‘Lay the Favorite’ Review: Gambling Comedy Can’t Cash In

Director Stephen Frears and a talented cast never find their footing in Las Vegas-set "Lay the Favorite'

Anyone going to this film expecting a sex comedy or dirty doings based on the title is going to be disappointed. But so will filmgoers just looking for a compelling story and a movie that draws them in.

"Lay the Favorite" is a fitfully entertaining comic drama about a young woman who discovers her true calling, along with some scary encounters with questionable types, when she gets a job working for a professional gambler.

Despite a wealth of talent both on screen and behind the camera — Stephen Frears (“The Queen”) directed — the movie never finds a consistent tone or establishes much dramatic momentum. At its best, it's a diverting character study depicting several of Vegas' more colorful denizens.

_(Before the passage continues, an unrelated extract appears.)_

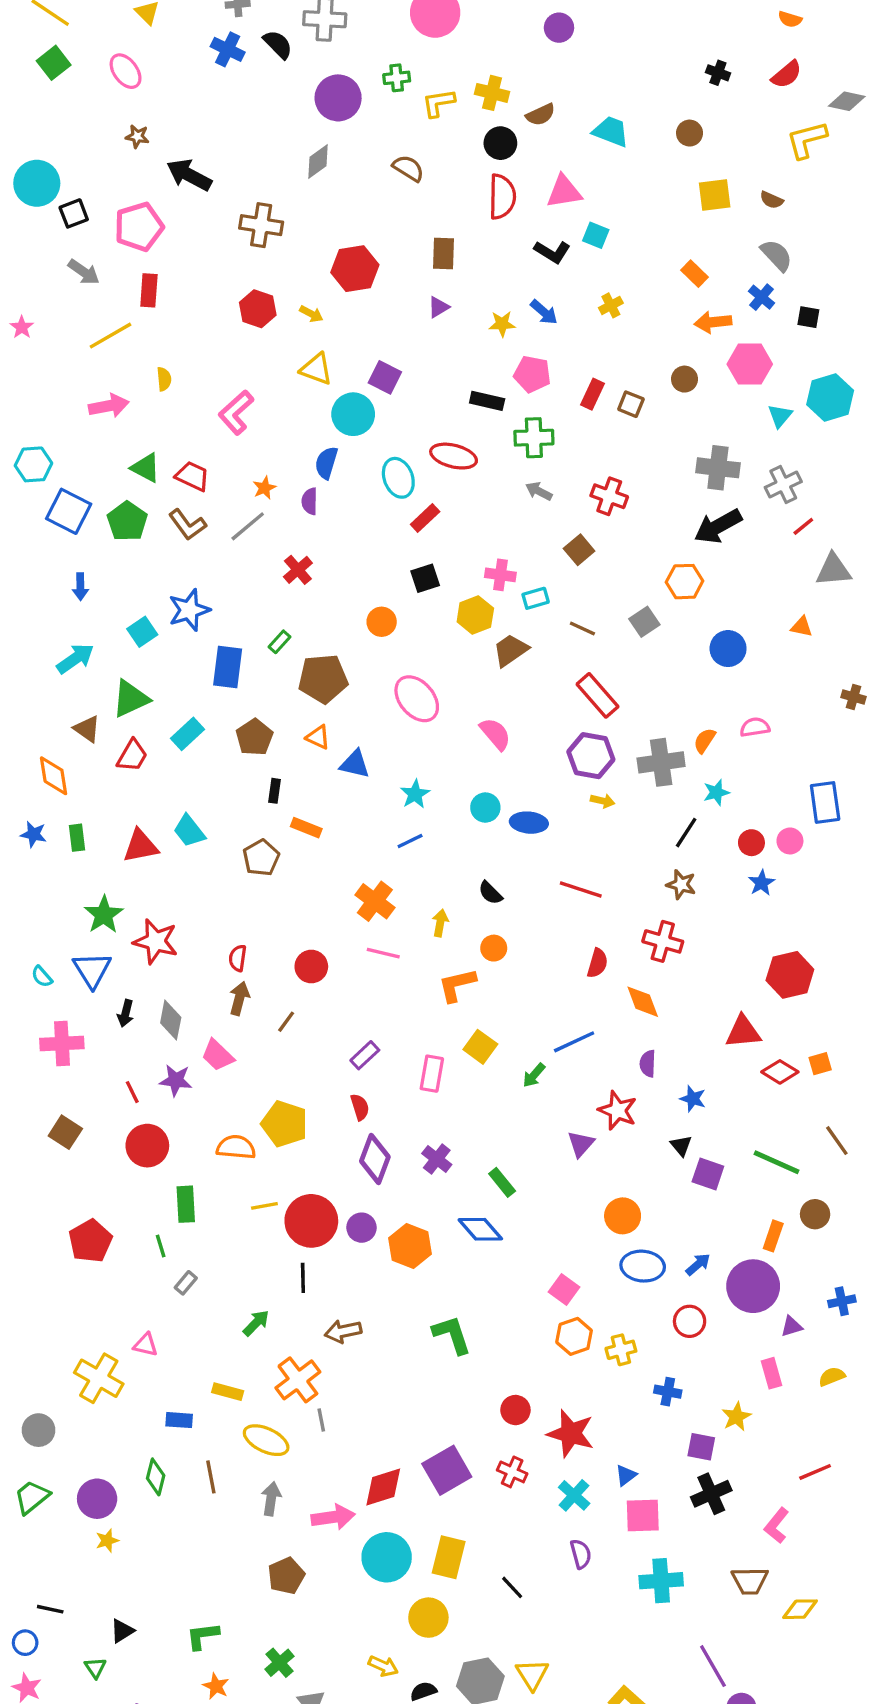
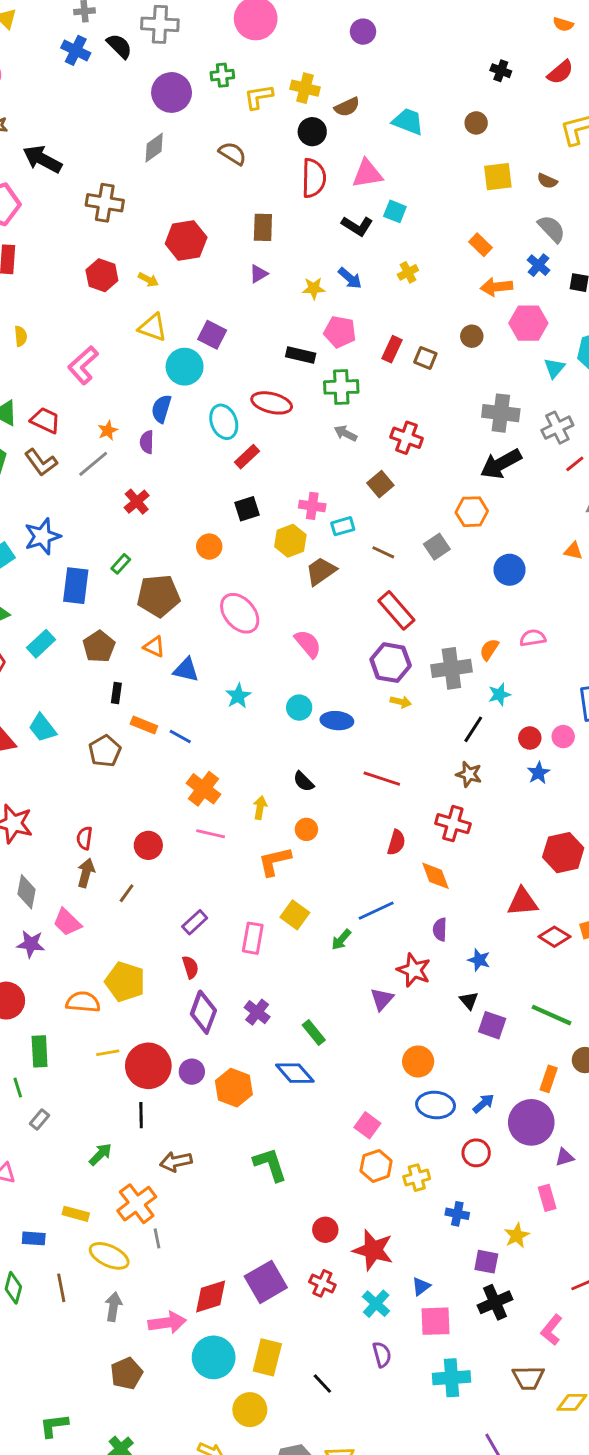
blue line: (410, 841) -> (180, 737), moved, turned 55

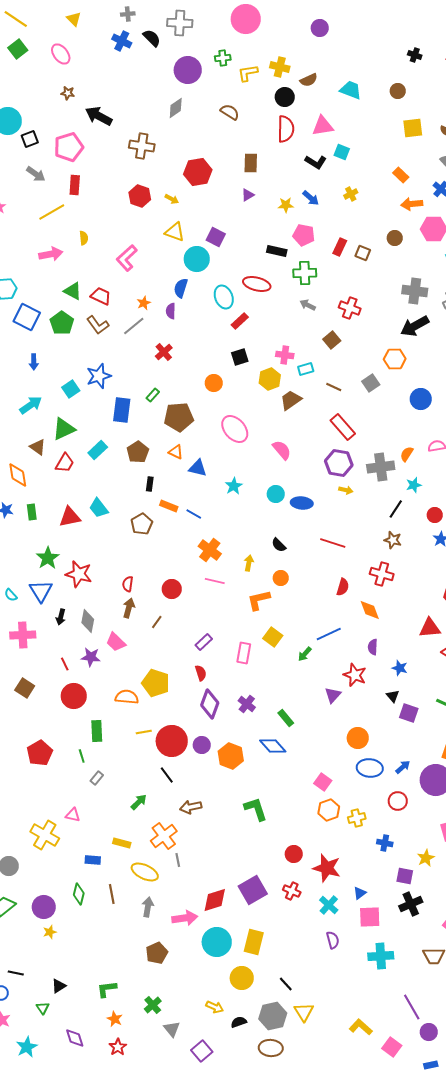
black line: (141, 1115) -> (167, 775), turned -36
black line: (322, 1384) -> (286, 984), moved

The movie is based on a real-life memoir published in 2010 by Beth Raymer.  British-American actress Rebecca Hall plays Beth, an exotic dancer fed up with her life in Tallahassee, Fla. “I need a big change. I want stimulation, and I want good money, and a change of scenery that's interesting,” she announces. “I want to move to Las Vegas and be a cocktail waitress.”

In Vegas, she ends up working for Dink Heimowitz (Bruce Willis), a gruff ex-New Yorker whose bark is far worse than his bite. Dink, through his company, Dink Inc., bets big money on sports. Beth turns out to have a good head for numbers and quickly gains his confidence.  When their working relationship threatens to become more, Dink’s bombshell wife, Tulip (Catherine Zeta-Jones), makes her displeasure manifest.

There's plenty more plot, which takes Beth to both New York and a Caribbean island and has her becoming involved romantically with a journalist (Joshua Jackson) and professionally with a sleazy bookie (Vince Vaughn). None of this is particularly engaging or convincing.

The gifted Hall, using an enthusiastic, little girl voice and often dressed in short shorts, works tirelessly to try to inject life into the material but she is hamstrung because the film can't seem to decide if Beth is a guileless Candide or a canny striver. Willis again shows that when he's not whacking baddies as an action hero, he has serious acting chops and range. And Zeta-Jones manages to find vulnerability and depth in a character who could easily have been a curvaceous caricature.

It's not as if "Favorite" is some huge hulking failure. It’s too small for that.  Label it a modest misfire.  Like so many hopefuls who visit the neon-drenched city where it's set, the movie's director and cast, with the best of intentions, simply gambled and lost.